The ecosystem service concept’s adding value: What are the effects of different ways of representing ecosystem services for perception and valuation of a river landscape?

Authors and Affiliations: 

Cedric Gapinski, Leibniz Universität Hannover, Herrenhäuser Str. 2, 30419 Hannover, Germany,
Christina von Haaren, Leibniz Universität Hannover, Herrenhäuser Str. 2, 30419 Hannover, Germany,

Corresponding author: 
Cedric Gapinski

As shown by European Biodiversity Strategy 2020, the ecosystem service concept gets a lot of attention in science and policy already. Target 2 claims maintenance and restauration of ecosystem services (ES). An increasing number of papers dealing with mapping and valuing ES have been published so far, but there is still a lack of knowledge concerning the integration of individual benefits as well as those for public and private economy in planning practice.
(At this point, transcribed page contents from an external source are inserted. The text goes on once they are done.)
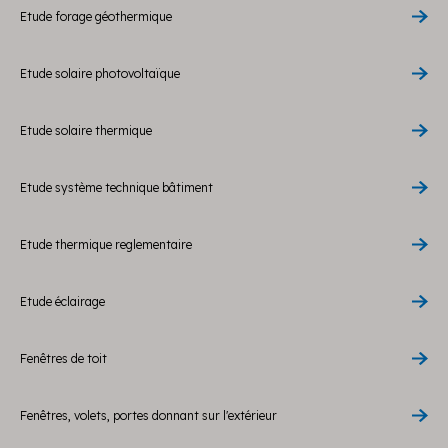
Etude forage géothermique
Etude solaire photovoltaïque
Etude solaire thermique
Etude système technique bâtiment
Etude thermique reglementaire
Etude éclairage
Fenêtres de toit
Fenêtres, volets, portes donnant sur l'extérieur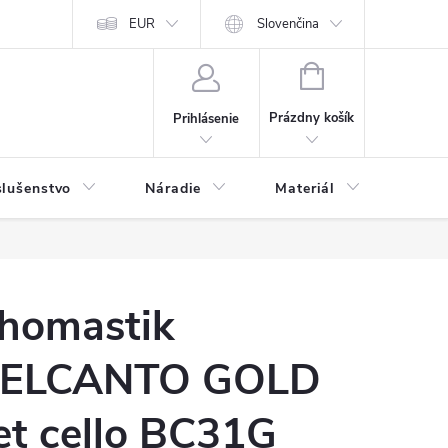
y a osobné údaje
EUR
Odstúpenie od kúpnej zmluvy
Slovenčina
NÁKUPNÝ
KOŠÍK
Prázdny košík
Prihlásenie
slušenstvo
Náradie
Materiál
Dets
homastik
ELCANTO GOLD
et cello BC31G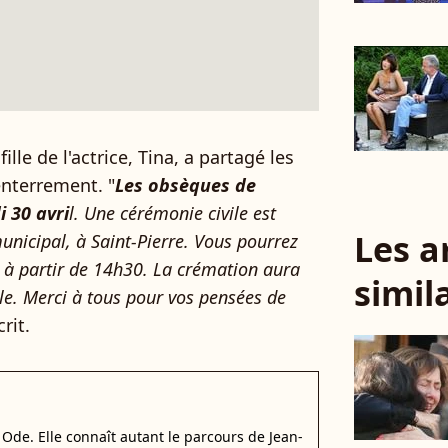
ille de l'actrice, Tina, a partagé les
nterrement. "
Les obsèques de
 30 avri
l. Une cérémonie civile est
Les a
nicipal, à Saint-Pierre. Vous pourrez
le à partir de 14h30. La crémation aura
simil
ale. Merci à tous pour vos pensées de
crit.
Ode. Elle connaît autant le parcours de Jean-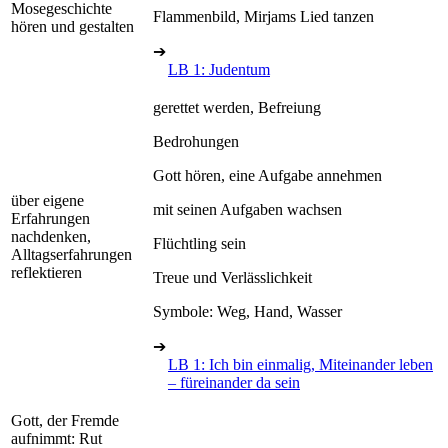
Mosegeschichte
Flammenbild, Mirjams Lied tanzen
hören und gestalten
➔
LB 1: Judentum
gerettet werden, Befreiung
Bedrohungen
Gott hören, eine Aufgabe annehmen
über eigene
mit seinen Aufgaben wachsen
Erfahrungen
nachdenken,
Flüchtling sein
Alltagserfahrungen
reflektieren
Treue und Verlässlichkeit
Symbole: Weg, Hand, Wasser
➔
LB 1: Ich bin einmalig, Miteinander leben
– füreinander da sein
Gott, der Fremde
aufnimmt: Rut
This also applies for explaining such benefits to stakeholders. It is assumed that political decision makers prefer economic to nature conservation arguments, but systematic researches on ES information’s effects are still missing. Also little information is available about acceptance of economic ES arguments by public.
The expression of competing land use interests is a common practice during river restauration projects such as german WWF project “Wilde Mulde”, funded by the Federal Ministries for Environment (BMUB) and for Education and Research (BMBF) and the Federal Agency for Nature Conservation (BfN). In this case, several stakeholders and inhabitants in the area of Dessau-Roßlau (Saxony-Anhalt) are worrying that planned measures (installation of dead trees in the riverbed, connection of a former river branch, development of a hardwood forest and restoration of a natural river bank) will cause a higher risk of flooding, because people in this catchment area of Elbe and Mulde rivers suffered from extreme flood events.
In this context we investigate, which ways of representing ES information are understood and preferred by different stakeholders and whether the representation of selected ES changes in a quantified and partly monetized way could lead to a higher acceptance of nature conservation objectives. In order to do this, it is primarily important to identify relevant stakeholders and their preferences about the river landscape’s development in the future.
The objective during the first project stage is to analyze on which real interests, moral concepts or strategies stakeholder’s preferences and attitudes towards the measures rely on. For judging this, literature about the legitimation of stakeholder’s claims was examined and the public objectives of the Mulde landscape were collected by analyzing existing plans and programs. Subsequently a list with potential stakeholders was created by evaluating intern project documents, press reports, internet search and brainstorming with project partners. Relevant stakeholders will be chosen by rating attributes like consternation, interest, power, legitimacy and urgency. They will be further analyzed with guided interviews and focus groups. Thereby stakeholder’s worries and expectations are requested as well as their knowledge about the ES concept and their attitude towards including economic benefits of ecosystems in decision-making. First results are expected in summer 2017.